Avon’s legal matters involving the SEC continue

On Behalf of | Sep 10, 2013 | Securities Fraud

Avon has come a long way since its inception. While undoubtedly some of the changes it has encountered along the way are positive for the business, there are likely some that those in charge of the business would prefer go away. One of those things is the bribery probe the Securities and Exchange Commission has been conducting into the business’ operations. The SEC has invested five years and an unknown amount of money looking into the securities matter.

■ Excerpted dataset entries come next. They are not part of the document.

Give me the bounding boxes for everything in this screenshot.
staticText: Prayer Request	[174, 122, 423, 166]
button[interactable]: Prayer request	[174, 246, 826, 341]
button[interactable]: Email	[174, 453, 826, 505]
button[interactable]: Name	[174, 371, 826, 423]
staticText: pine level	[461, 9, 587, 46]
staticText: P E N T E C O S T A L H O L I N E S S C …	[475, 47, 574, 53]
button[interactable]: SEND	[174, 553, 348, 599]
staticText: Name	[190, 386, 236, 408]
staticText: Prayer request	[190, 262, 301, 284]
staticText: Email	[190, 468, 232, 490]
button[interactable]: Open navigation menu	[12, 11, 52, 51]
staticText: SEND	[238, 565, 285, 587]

The SEC is trying to determine whether the beauty company violated the Foreign Corrupt Practices Act while trying to obtain licenses to do business in China. More specifically they are looking into whether Avon either gave gifts or money to Chinese officials. Over the course of the last few years other markets have been included in the probe as well.

Recently Avon sought to bring an end to the investigation. It offered the SEC a $12 million settlement. That offer was rejected most likely due to the low amount offered. According to one source, prior to the settlement offer multiple officials with the SEC and the Justice Department indicated that the business should pay at least $100 million.

The business’ new chief executive appears eager to have this investigation compete so it can move forward. This is not surprising when one considers that since 2008, the company has spent at least $340 million on the matter. In addition to an internal investigation, that money has been spent on legal bills. At this time the business is reportedly awaiting a counteroffer from the SEC.

As this case illustrates, incidents involving investigations by the SEC are usually complex and expensive. It is often in the best interest of the business to resolve the matter in a timely manner. Working with lawyers who routinely handle such cases are a part of that solution.